== SUPPLIED ENTRIES ==

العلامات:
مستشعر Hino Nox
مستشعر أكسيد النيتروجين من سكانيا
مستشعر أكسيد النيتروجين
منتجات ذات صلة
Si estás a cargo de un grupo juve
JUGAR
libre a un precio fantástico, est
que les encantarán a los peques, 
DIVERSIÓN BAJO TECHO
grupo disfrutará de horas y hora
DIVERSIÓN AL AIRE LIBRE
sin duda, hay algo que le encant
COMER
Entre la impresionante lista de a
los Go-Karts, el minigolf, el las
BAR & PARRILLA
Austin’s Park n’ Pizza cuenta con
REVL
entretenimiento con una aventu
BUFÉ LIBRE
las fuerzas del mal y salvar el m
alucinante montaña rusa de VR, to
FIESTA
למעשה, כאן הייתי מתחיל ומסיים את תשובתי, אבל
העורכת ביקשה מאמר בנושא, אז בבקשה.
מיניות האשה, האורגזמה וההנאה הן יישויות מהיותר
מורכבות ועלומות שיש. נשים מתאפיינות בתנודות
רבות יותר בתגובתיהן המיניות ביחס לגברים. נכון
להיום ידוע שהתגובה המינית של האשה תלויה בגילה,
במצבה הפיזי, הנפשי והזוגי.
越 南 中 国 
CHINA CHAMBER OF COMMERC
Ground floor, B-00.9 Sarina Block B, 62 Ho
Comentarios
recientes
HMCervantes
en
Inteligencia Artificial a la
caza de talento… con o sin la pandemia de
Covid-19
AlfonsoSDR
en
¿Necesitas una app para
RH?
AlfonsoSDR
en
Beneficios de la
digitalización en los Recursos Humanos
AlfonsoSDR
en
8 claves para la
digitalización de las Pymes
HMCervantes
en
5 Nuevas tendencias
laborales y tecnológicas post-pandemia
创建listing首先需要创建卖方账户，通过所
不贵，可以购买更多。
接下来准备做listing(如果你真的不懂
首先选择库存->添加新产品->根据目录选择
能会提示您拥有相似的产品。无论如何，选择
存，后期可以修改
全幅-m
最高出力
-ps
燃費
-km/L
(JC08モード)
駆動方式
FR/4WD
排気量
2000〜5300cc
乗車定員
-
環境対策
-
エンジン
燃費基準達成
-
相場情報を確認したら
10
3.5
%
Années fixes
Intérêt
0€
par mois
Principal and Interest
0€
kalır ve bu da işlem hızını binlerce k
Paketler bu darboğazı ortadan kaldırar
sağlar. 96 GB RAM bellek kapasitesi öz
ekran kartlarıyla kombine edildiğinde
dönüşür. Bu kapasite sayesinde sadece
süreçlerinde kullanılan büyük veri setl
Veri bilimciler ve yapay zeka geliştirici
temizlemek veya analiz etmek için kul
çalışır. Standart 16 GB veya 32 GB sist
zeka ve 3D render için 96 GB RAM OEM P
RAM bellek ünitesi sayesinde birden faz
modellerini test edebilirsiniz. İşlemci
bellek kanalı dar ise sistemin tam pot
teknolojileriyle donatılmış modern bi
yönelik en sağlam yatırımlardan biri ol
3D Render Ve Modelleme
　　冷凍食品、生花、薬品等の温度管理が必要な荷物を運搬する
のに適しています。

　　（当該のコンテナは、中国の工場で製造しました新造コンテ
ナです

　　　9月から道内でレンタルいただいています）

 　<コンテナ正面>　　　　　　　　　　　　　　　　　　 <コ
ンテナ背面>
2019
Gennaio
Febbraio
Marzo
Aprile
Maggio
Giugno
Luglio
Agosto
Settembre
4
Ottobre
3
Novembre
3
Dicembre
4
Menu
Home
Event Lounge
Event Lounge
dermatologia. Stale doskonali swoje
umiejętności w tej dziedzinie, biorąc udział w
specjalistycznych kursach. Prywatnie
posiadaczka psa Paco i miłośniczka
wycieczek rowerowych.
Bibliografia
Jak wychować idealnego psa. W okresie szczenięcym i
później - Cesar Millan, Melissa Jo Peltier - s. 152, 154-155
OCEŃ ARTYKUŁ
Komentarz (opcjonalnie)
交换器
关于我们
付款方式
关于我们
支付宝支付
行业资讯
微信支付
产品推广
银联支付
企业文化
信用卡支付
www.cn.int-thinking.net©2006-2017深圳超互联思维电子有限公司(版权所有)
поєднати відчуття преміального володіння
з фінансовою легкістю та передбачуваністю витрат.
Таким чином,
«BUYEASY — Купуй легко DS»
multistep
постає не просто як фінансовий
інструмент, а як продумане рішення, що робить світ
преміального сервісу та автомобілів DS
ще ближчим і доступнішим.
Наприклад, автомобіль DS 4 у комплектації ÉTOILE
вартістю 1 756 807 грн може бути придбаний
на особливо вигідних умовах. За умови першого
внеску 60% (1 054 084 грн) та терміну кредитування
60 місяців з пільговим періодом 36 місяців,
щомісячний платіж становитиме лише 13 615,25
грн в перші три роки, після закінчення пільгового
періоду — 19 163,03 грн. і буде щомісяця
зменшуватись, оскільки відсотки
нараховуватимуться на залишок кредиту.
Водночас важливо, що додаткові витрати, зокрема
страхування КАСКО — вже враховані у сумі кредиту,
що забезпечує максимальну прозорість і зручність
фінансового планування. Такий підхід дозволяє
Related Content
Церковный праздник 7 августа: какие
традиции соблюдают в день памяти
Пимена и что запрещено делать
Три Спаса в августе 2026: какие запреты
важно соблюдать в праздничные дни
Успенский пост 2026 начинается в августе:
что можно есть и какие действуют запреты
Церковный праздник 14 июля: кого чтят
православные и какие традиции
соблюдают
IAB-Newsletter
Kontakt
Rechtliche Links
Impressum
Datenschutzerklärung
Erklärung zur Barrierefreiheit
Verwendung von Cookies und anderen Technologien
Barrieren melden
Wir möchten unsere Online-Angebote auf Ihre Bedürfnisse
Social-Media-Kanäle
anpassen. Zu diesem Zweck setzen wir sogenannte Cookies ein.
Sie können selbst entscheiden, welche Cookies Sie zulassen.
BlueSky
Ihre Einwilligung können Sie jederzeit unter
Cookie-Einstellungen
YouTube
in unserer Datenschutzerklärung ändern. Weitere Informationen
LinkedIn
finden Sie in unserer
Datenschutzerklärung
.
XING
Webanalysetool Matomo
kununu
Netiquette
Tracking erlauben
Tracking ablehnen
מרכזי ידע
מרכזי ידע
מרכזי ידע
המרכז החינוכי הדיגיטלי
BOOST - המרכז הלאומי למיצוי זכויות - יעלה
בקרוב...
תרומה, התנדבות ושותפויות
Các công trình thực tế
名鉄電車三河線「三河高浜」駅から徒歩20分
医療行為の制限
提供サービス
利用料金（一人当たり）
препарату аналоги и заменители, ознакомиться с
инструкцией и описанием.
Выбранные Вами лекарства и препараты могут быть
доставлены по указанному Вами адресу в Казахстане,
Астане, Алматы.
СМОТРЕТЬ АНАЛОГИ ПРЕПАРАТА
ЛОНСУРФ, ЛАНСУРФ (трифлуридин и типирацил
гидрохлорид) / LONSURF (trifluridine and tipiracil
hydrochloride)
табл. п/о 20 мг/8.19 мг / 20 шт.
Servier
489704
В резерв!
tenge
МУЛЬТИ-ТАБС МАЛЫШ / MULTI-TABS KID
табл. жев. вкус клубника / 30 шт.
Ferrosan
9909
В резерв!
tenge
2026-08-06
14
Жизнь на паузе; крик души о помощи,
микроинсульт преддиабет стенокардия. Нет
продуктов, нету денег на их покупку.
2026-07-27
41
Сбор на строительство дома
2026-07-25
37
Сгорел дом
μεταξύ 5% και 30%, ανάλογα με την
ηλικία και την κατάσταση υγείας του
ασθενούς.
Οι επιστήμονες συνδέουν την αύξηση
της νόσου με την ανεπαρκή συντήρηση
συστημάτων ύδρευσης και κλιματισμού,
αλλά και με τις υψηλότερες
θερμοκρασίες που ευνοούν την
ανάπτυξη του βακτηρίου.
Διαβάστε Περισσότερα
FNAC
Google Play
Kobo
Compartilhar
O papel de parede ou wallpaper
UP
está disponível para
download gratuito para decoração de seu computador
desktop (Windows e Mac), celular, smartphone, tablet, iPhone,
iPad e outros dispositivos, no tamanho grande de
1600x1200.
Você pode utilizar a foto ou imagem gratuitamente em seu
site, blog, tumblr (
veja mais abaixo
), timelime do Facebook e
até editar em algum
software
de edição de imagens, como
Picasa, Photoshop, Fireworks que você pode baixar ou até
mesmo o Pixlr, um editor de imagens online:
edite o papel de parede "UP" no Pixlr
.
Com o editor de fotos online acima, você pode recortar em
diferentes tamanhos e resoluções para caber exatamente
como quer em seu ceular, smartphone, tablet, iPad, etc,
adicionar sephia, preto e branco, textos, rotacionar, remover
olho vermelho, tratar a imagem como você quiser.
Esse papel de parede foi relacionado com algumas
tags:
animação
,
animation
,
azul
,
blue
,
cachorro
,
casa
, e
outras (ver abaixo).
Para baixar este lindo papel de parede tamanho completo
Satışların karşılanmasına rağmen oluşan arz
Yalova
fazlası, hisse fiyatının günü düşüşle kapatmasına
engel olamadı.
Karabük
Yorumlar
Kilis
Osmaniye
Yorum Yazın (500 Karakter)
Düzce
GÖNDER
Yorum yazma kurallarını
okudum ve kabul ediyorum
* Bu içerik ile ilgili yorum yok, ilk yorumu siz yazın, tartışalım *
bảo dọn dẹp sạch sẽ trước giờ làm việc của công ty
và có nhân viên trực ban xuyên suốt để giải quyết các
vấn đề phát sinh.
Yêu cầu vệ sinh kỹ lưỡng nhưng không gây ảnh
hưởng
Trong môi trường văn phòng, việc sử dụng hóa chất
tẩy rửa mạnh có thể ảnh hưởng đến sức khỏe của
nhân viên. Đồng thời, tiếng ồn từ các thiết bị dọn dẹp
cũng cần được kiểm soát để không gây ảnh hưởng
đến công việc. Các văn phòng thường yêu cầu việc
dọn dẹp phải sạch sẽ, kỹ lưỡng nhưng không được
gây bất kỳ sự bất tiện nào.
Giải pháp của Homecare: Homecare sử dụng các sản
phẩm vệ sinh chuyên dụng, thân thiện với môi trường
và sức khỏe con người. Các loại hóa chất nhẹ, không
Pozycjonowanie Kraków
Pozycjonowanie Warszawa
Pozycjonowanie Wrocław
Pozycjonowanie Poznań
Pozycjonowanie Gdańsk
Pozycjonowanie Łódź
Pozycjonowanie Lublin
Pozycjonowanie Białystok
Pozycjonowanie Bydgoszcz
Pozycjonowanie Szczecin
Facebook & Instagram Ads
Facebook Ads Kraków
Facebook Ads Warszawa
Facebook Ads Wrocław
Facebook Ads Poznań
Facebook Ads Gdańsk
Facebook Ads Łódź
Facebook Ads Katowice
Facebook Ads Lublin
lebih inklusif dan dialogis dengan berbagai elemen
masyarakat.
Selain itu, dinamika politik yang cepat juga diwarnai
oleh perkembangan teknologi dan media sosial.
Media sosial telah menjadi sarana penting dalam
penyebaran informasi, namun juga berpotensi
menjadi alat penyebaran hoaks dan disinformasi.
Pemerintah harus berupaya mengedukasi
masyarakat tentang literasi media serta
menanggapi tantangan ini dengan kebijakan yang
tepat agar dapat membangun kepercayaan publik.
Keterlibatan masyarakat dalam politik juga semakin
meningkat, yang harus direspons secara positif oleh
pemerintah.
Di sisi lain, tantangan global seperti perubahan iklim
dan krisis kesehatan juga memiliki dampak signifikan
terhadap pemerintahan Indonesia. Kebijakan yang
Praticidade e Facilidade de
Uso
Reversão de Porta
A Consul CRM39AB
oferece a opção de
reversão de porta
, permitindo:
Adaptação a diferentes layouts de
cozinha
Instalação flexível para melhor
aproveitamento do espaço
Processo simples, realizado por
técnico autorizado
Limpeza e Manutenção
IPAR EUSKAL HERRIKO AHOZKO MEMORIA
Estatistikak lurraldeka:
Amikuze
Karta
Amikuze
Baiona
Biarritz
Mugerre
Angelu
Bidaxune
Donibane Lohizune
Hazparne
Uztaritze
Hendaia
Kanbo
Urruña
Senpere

== ACTION ITEM ==
Wherever the string "مستشعر" is found in the entries, copy the line it sits in.

== SOLUTION TO THIS PROBLEM ==
مستشعر Hino Nox
مستشعر أكسيد النيتروجين من سكانيا
مستشعر أكسيد النيتروجين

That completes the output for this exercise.